It’s hard to believe it is 4 months since I collected the X1 and even harder to believe I have covered 9500 miles in that time but here we are.
Arriving to collect the car I was greeted by stunning sunshine reflecting off of the beautiful sunset orange paintwork and I knew I had made the right colour choice straight away. When the sun is shining it is a bright metallic orange which turns to a dark burnt orange when the sun drifts back behind the clouds. In a sea of grey, black and white cars it really stands out. I even like the chrome accents which work against the bright colour.

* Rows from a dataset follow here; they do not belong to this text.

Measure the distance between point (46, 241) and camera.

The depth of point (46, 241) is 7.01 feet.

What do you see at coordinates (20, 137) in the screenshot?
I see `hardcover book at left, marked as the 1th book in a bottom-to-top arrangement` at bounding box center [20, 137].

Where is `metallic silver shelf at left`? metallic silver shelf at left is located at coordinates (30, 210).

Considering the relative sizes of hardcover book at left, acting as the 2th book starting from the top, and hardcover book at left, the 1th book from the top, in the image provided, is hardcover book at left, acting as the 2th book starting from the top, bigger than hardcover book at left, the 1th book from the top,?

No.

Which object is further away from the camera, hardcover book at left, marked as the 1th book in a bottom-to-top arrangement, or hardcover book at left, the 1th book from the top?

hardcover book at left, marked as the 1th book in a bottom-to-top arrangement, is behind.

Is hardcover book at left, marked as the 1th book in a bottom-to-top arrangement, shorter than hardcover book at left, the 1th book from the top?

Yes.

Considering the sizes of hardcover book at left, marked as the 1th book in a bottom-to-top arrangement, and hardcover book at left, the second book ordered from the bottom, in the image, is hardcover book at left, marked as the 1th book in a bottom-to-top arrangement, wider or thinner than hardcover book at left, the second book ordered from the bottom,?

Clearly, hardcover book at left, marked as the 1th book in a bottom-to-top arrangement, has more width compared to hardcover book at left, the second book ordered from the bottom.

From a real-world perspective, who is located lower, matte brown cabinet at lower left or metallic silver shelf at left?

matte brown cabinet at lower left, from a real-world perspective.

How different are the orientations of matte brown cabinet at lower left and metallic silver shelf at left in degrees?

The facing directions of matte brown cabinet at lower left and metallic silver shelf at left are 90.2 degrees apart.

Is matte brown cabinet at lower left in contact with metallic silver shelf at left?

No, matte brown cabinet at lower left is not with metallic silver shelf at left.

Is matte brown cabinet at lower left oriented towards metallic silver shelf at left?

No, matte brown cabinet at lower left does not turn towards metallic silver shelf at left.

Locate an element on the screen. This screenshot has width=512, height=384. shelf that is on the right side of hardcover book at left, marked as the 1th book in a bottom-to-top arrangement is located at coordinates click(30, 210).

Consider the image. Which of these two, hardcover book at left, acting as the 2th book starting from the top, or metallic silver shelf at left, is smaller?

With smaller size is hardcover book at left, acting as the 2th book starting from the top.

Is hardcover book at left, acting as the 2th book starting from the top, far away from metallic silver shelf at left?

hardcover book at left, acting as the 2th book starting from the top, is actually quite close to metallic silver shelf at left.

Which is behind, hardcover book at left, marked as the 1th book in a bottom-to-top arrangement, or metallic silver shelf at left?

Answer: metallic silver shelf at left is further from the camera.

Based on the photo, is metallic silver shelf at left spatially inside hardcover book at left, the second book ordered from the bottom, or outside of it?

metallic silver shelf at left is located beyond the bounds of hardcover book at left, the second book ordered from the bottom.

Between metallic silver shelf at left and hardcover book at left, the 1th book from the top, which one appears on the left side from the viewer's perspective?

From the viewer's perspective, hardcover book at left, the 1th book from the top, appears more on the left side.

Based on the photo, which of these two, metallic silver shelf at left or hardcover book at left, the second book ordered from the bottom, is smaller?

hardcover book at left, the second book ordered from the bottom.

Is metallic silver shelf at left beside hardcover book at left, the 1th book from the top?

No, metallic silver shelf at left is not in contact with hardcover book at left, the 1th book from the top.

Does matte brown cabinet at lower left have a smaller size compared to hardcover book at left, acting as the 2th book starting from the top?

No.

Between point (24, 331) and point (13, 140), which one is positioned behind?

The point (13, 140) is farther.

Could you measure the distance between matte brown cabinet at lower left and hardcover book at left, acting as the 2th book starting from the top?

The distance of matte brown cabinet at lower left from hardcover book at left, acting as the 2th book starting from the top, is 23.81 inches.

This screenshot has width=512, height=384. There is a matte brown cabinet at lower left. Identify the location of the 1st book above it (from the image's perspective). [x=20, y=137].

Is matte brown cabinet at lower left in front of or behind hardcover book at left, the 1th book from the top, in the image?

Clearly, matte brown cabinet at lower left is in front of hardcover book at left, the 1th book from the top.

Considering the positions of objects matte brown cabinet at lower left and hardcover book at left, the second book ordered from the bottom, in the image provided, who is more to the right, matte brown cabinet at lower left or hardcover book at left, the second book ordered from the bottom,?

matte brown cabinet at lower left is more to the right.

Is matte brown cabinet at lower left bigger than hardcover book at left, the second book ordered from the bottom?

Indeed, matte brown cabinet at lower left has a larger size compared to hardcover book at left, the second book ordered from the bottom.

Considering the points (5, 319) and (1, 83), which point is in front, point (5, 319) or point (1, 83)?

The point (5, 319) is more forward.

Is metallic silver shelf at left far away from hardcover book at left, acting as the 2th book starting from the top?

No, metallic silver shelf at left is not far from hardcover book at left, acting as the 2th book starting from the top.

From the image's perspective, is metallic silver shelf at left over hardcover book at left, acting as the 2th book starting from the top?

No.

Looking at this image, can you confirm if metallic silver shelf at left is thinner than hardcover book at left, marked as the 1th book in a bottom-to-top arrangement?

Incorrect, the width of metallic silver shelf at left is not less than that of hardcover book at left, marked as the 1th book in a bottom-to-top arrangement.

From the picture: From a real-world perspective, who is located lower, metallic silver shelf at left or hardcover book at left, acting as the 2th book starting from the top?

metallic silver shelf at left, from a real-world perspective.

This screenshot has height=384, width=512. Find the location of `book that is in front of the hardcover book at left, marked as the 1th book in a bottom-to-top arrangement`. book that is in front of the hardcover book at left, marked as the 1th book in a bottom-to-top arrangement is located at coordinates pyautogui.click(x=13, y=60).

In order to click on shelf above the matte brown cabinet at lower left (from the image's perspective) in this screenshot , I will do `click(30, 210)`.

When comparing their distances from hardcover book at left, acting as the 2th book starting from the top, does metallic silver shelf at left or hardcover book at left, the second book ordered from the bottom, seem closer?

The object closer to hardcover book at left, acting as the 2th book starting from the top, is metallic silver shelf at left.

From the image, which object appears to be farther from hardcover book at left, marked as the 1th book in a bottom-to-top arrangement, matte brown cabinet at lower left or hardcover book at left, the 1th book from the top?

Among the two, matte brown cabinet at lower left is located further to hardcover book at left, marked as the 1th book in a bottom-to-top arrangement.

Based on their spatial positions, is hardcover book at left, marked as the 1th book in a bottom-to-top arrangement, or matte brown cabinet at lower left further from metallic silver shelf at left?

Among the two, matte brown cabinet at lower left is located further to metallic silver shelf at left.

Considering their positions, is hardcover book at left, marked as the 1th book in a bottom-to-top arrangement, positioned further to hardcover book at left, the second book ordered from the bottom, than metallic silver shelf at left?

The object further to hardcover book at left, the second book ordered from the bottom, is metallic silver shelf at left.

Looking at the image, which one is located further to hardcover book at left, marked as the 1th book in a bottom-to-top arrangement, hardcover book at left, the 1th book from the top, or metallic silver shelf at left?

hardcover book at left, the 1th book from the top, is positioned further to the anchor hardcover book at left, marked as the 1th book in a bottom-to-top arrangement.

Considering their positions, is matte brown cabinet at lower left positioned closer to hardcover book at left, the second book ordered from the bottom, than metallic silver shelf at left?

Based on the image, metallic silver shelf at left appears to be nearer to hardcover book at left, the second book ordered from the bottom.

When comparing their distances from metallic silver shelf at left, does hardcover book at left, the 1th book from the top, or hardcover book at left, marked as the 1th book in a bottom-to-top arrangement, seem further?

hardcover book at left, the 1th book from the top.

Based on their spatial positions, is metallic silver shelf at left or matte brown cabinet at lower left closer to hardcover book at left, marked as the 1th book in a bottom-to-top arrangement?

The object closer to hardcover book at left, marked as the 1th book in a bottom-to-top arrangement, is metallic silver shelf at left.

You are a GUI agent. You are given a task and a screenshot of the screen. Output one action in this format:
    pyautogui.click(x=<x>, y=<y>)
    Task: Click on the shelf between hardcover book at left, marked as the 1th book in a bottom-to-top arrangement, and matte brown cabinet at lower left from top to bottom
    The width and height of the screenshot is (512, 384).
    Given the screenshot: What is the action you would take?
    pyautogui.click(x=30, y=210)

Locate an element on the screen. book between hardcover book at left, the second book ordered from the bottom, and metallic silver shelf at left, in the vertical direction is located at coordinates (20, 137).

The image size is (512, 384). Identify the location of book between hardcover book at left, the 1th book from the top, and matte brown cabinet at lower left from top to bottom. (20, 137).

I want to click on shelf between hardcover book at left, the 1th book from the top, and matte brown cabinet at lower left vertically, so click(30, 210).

I collected the car the day before I went into hospital for 3 nights of isolation whilst I received Radioiodine Therapy for Thyroid Cancer so hardly got to enjoy the car at all before it was parked up in a hospital carpark but then it was straight into action with several long journeys over a few days which helped pass the running in process quickly.

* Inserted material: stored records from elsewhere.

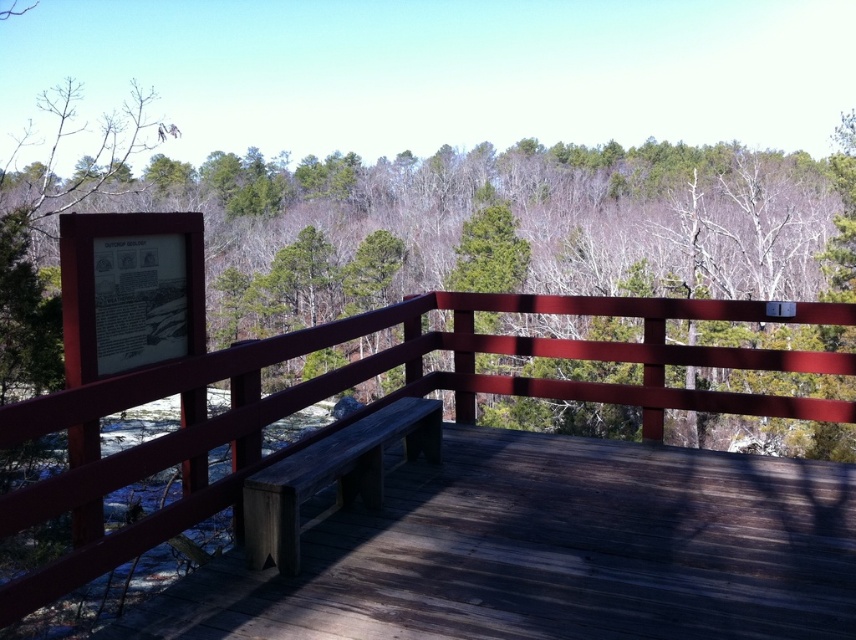 Question: Among these objects, which one is nearest to the camera?

Choices:
 (A) wooden bench at center
 (B) green matte sign at upper left

Answer: (A)

Question: Can you confirm if green matte sign at upper left is positioned to the right of wooden bench at center?

Choices:
 (A) no
 (B) yes

Answer: (B)

Question: Does green matte sign at upper left appear on the left side of wooden bench at center?

Choices:
 (A) yes
 (B) no

Answer: (B)

Question: Is green matte sign at upper left bigger than wooden bench at center?

Choices:
 (A) no
 (B) yes

Answer: (B)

I exercised restraint and stuck to the 1200 mile recommended running in period increasing the revs and load on the engine slowly just as you should. Having come straight from the X2 with the 20d engine my first observation was the petrol engine was down on torque and far quicker to need to kickdown that the diesel which is as you would expect. It wasn’t short on performance but it was noticeable especially during the running in process where you need to remain below 4500-5000rpm. Since the running in period cleared and especially the more miles I’ve put on the car I’ve been extremely impressed with the performance of the petrol motor.
Just to recap it is the 20i x-drive in X-line spec so has a 192hp 2.0l twin scroll turbocharged engine with four wheel drive. It pulls smoothly and cleanly from about 2000rpm and gains some decent pace from about 4500rpm onwards. Overtakes are over very quickly, particularly below motorway speeds and there is plenty of poke to have some fun on a nice road. 0-60 is dispatched in 7.2 seconds and vmax is reportedly 139mph. One of the biggest surprises has been the exhaust noise. I never for a minute thought a 4 pot family car would sound decent but at around 3000rpm under load it makes a farty little warble from the back end. This with the woosh from the turbo and the wastegate dumping the unused pressure off throttle it made me giggle like a school kid for weeks. It’s no supercar, or hot hatch even but the fact it makes any noise that’s not just a plain old 4 cyclinder racket is a massive bonus to a petrol head.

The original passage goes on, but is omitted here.